This year, we've been fortunate to help our customers at Quizlet, Webflow, Multiverse, and a Fortune 100 retailer ship high-quality LLM products. Along the way, we've gained the support of world-class engineering and product leaders as angel investors: Yuhki Yamashita (CPO at Figma), Garrett Lord (Co-founder and CEO at Handshake), Bryant Chou (Co-founder at Webflow), Tuomas Artman (Co-founder, CTO at Linear), Martin Mao (Co-founder, CEO at Chronosphere), David Cramer (Co-founder at Sentry), Ben Sigelman (Co-founder at Lightstep, OpenTelemetry), Steve Bartel (Co-founder, CEO at Gem), Cai GoGwilt (Co-founder at Ironclad), Manu Kumar (Co-founder at Carta), Linda Tong (CEO at Webflow), Cristina Cordova (COO at Linear), and more.
Tackling LLM product development challenges together sharpened our vision:
Evals are the core of of a successful LLM product, but they're too hard to build and frequently aren't reliable in practice.
At Gentrace, we help teams build evals that are:
- tightly tailored to your application
- sourced from multiple stakeholders, not just engineering
- easy to create, maintain, and expand
In other words, evals that actually work.
With our funding round and the Experiments launch, Gentrace is becoming the first collaborative testing environment for LLM product and engineering teams.
Involve stakeholders to build evals that work
To take an LLM application from POC to production, teams need systematic testing. Most AI engineering teams we meet have (thankfully) moved past vibe checks, but they still end up with an eval system that's unreliable or not trusted by stakeholders.
Achieving the right level of testing for production is easier with collaboration. Our testing UI connects to your actual staging and production environments, so you can:
- Build a reliable test suite with 1000s of evals, in code or UI
- Keep evals fresh and relevant by involving multiple contributors
- Incorporate domain expertise from product managers and subject experts, including human grading
- Test the entire application represented in code, not just isolated prompts, snippets, or no-code flows
Quizlet grew testing by 40x using Gentrace, preventing issues before they impact users.
Introducing Experiments, the first collaborative testing environment
Today, we're announcing Experiments, the first collaborative testing environment helping you iterate on LLM products. Now you can run test jobs from the Gentrace UI overriding any parameter (prompt, model, top-k, reranking) in your application code across any environment (local, staging, or production).

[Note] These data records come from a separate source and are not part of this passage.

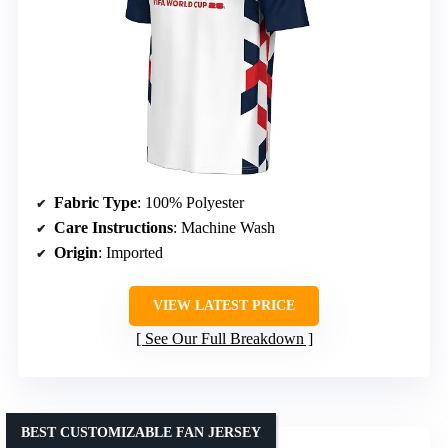
Fabric Type
: 100% Polyester
Care Instructions
: Machine Wash
Origin
: Imported
VIEW LATEST PRICE
See Our Full Breakdown
BEST CUSTOMIZABLE FAN JERSEY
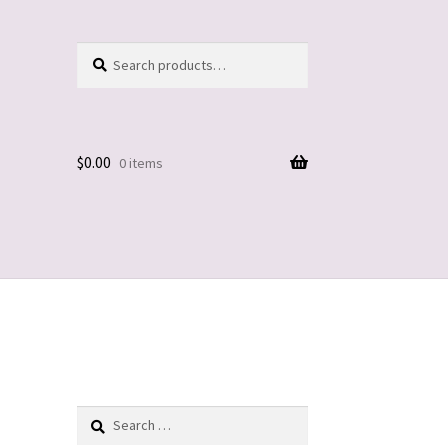
Search
Search
for:
$
0.00
0 items
Search
for:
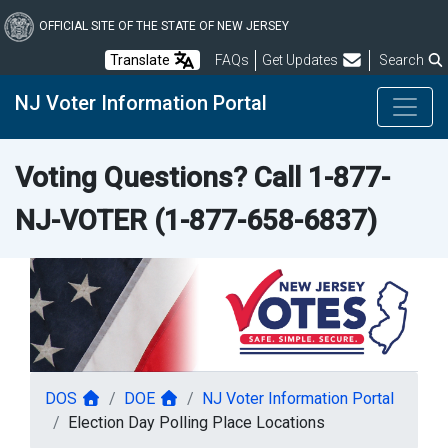
Skip
to
OFFICIAL SITE OF THE STATE OF NEW JERSEY
main
Frequently Asked Questions
Translate
FAQs
Get Updates
Search
content
NJ Voter Information Portal
Voting Questions? Call
1-877-
NJ-VOTER
(1-877-658-6837)
DOS
DOE
NJ Voter Information Portal
Election Day Polling Place Locations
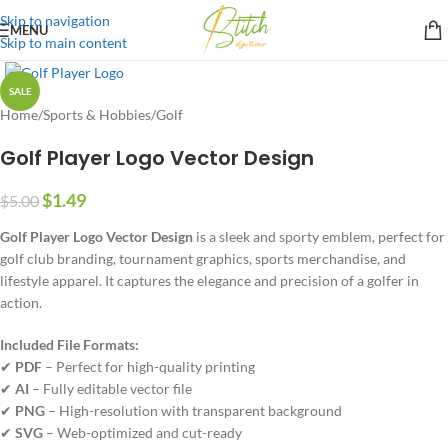
Skip to navigation
MENU
Skip to main content
SALE
Home
/
Sports & Hobbies
/
Golf
Golf Player Logo Vector Design
$
1.49
$
5.00
Golf Player Logo Vector Design
is a sleek and sporty emblem, perfect for
golf club branding, tournament graphics, sports merchandise, and
lifestyle apparel. It captures the elegance and precision of a golfer in
action.
Included File Formats:
✔
PDF
– Perfect for high-quality printing
✔
AI
– Fully editable vector file
✔
PNG
– High-resolution with transparent background
✔
SVG
– Web-optimized and cut-ready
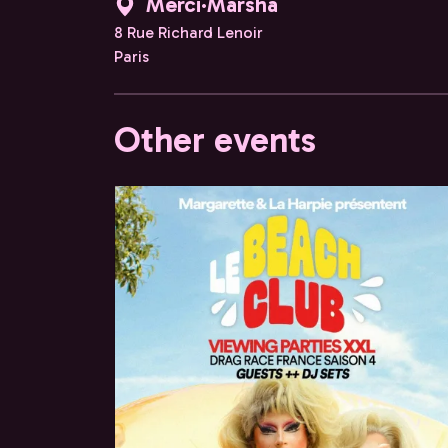
Merci·Marsha
8 Rue Richard Lenoir
Paris
Other events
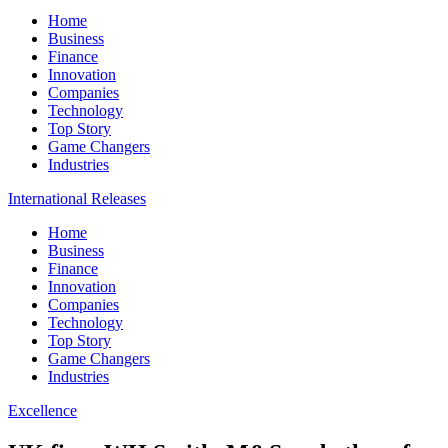
Home
Business
Finance
Innovation
Companies
Technology
Top Story
Game Changers
Industries
International Releases
Home
Business
Finance
Innovation
Companies
Technology
Top Story
Game Changers
Industries
Excellence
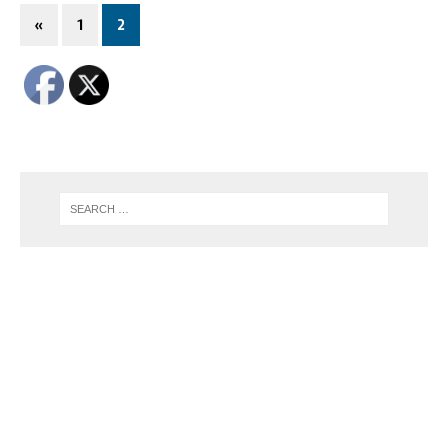
«
1
2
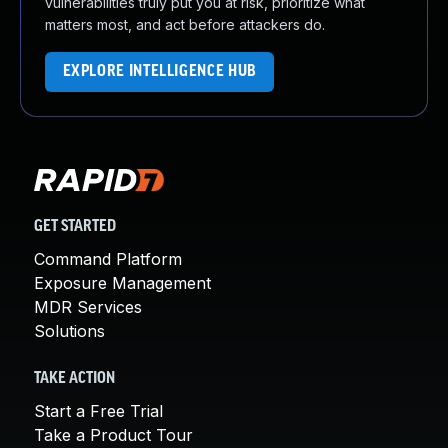
vulnerabilities truly put you at risk, prioritize what
matters most, and act before attackers do.
EXPLORE INTELLIGENCE HUB
GET STARTED
Command Platform
Exposure Management
MDR Services
Solutions
TAKE ACTION
Start a Free Trial
Take a Product Tour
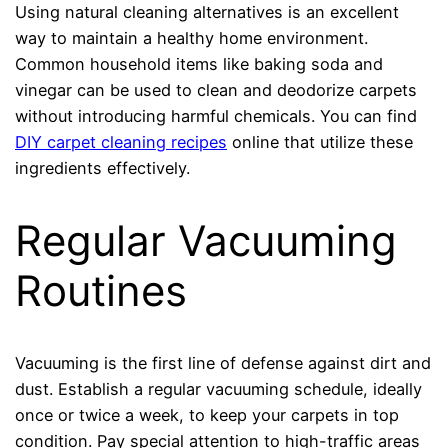
Using natural cleaning alternatives is an excellent
way to maintain a healthy home environment.
Common household items like baking soda and
vinegar can be used to clean and deodorize carpets
without introducing harmful chemicals. You can find
DIY carpet cleaning recipes
online that utilize these
ingredients effectively.
Regular Vacuuming
Routines
Vacuuming is the first line of defense against dirt and
dust. Establish a regular vacuuming schedule, ideally
once or twice a week, to keep your carpets in top
condition. Pay special attention to high-traffic areas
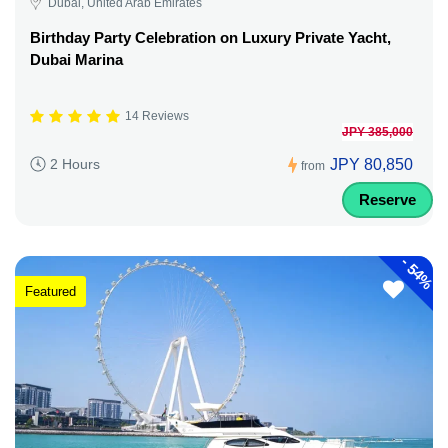
Dubai, United Arab Emirates
Birthday Party Celebration on Luxury Private Yacht,
Dubai Marina
14 Reviews
JPY 385,000
JPY 80,850
2 Hours
from
Reserve
-
54%
Featured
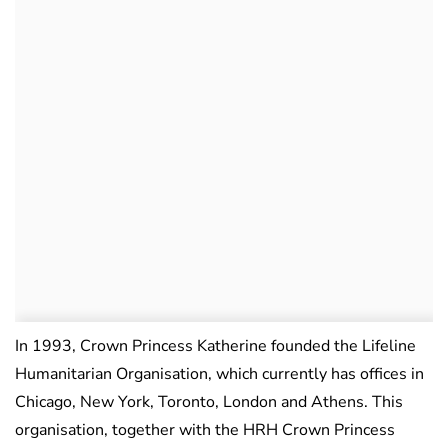
In 1993, Crown Princess Katherine founded the Lifeline
Humanitarian Organisation, which currently has offices in
Chicago, New York, Toronto, London and Athens. This
organisation, together with the HRH Crown Princess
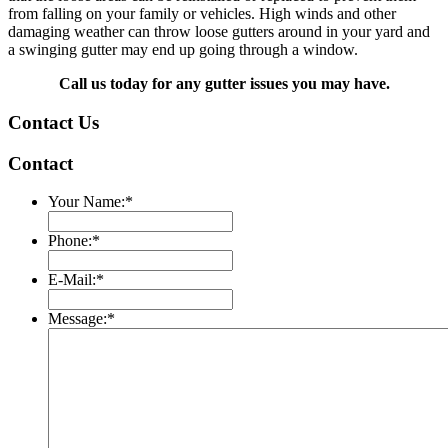
from falling on your family or vehicles. High winds and other
damaging weather can throw loose gutters around in your yard and
a swinging gutter may end up going through a window.
Call us today for any gutter issues you may have.
Contact Us
Contact
Your Name:
*
Phone:
*
E-Mail:
*
Message:
*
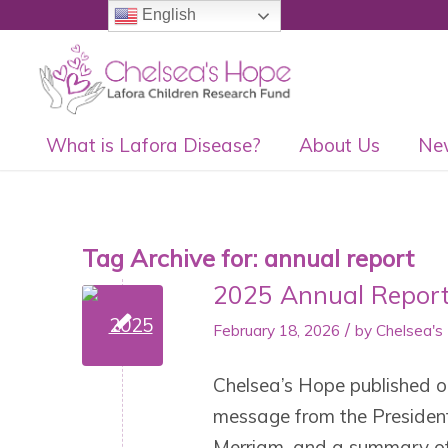
English
What is Lafora Disease?
About Us
Ne
Tag Archive for:
annual report
2025 Annual Repor
/
February 18, 2026
by
Chelsea's
Chelsea’s Hope published ou
message from the President 
Merriam, and a summary of 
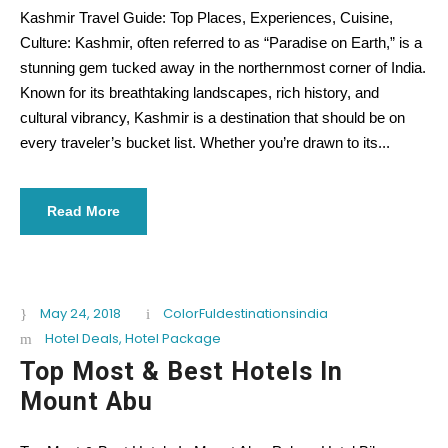
Kashmir Travel Guide: Top Places, Experiences, Cuisine,
Culture: Kashmir, often referred to as “Paradise on Earth,” is a
stunning gem tucked away in the northernmost corner of India.
Known for its breathtaking landscapes, rich history, and
cultural vibrancy, Kashmir is a destination that should be on
every traveler’s bucket list. Whether you’re drawn to its...
Read More
May 24, 2018
ColorFuldestinationsindia
Hotel Deals
,
Hotel Package
Top Most & Best Hotels In
Mount Abu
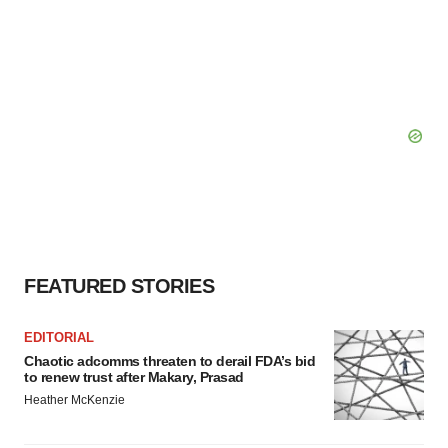
FEATURED STORIES
EDITORIAL
Chaotic adcomms threaten to derail FDA’s bid
to renew trust after Makary, Prasad
Heather McKenzie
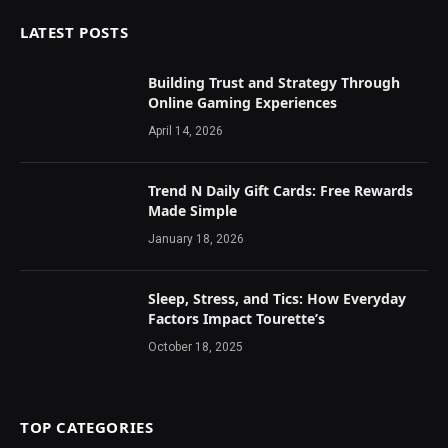
LATEST POSTS
Building Trust and Strategy Through
Online Gaming Experiences
April 14, 2026
Trend N Daily Gift Cards: Free Rewards
Made Simple
January 18, 2026
Sleep, Stress, and Tics: How Everyday
Factors Impact Tourette’s
October 18, 2025
TOP CATEGORIES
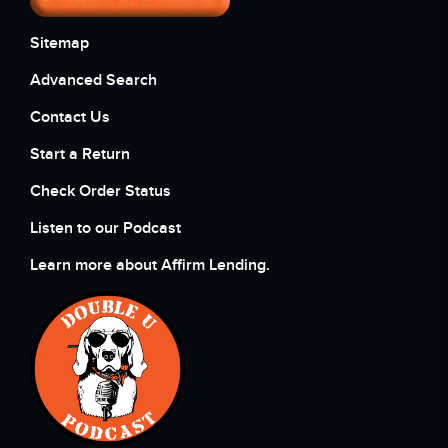
Sitemap
Advanced Search
Contact Us
Start a Return
Check Order Status
Listen to our Podcast
Learn more about Affirm Lending.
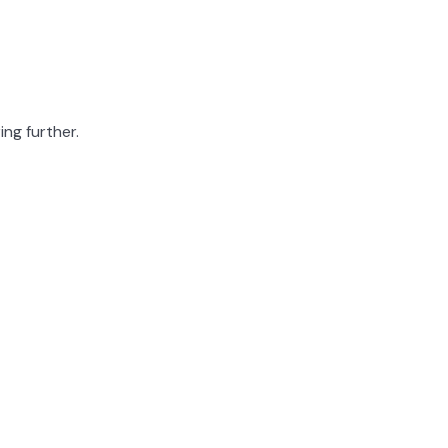
ing further.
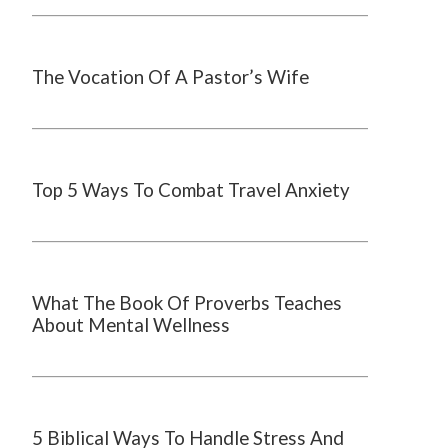
The Vocation Of A Pastor’s Wife
Top 5 Ways To Combat Travel Anxiety
What The Book Of Proverbs Teaches
About Mental Wellness
5 Biblical Ways To Handle Stress And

You can think of Experiments as knobs for last-mile tuning.
Experiments are more powerful than a prompt playground because you can:
- Test changes to your app in real-time with actual outputs from your system
- Evaluate changes using your existing eval suite, ensuring consistent testing
- Access and override your AI system config, including all parameters (all prompts, models, top-k, etc), in your real application
This means that, from a UI, you can easily:
- Tune retrieval systems by adjusting top-K parameters
- Edit prompts and measure their end-to-end impact
- Upgrade models easily by testing end-to-end impact
We'd love to shape the future of Experiments with you. Reach out to join our beta program, or check out the guide.
Our customers
Thank you to our customers for working with us to make Gentrace awesome.
It's inspiring to see how your LLM products and development workflows have grown with Gentrace. We couldn't have done this without your trust and collaboration.
Every LLM product needs evals. Gentrace makes evals a team sport at Webflow. With support for multimodal outputs and running experiments, Gentrace is an essential part of our AI engineering stack.
- Bryant Chou, Co-founder and chief architect at Webflow
Testing LLM products for Fortune 100 companies demands a robust system and coordination across many stakeholders. Gentrace gives us the best of both worlds: it integrates seamlessly with our complex enterprise environments and provides intuitive workflows that many teams can easily adopt.
- Tim Wee, Enterprise AI engineering consultant
What's next for Gentrace
This funding is just the beginning. We're kicking off this next chapter by hiring engineers and other roles to help the world build LLM products reflecting quality and craft.
We're also excited to build out our 2025 roadmap, including:
- Threshold-based experiments: Run many experiments at once across a range of values
- Prompt auto-optimization: Auto-optimize prompts within Experiments
- Dataset LLM expand: Expand datasets by selecting examples and then using an LLM query
- Typed, custom datasets: Pull custom data sources and models into datasets
If you're interested in building Gentrace with us, we'd love to meet you.
To our customers, partners, investors, and team: thank you for believing in what we're building. This milestone is a shared one, and we're excited to keep helping teams push the boundaries of what LLM products can do.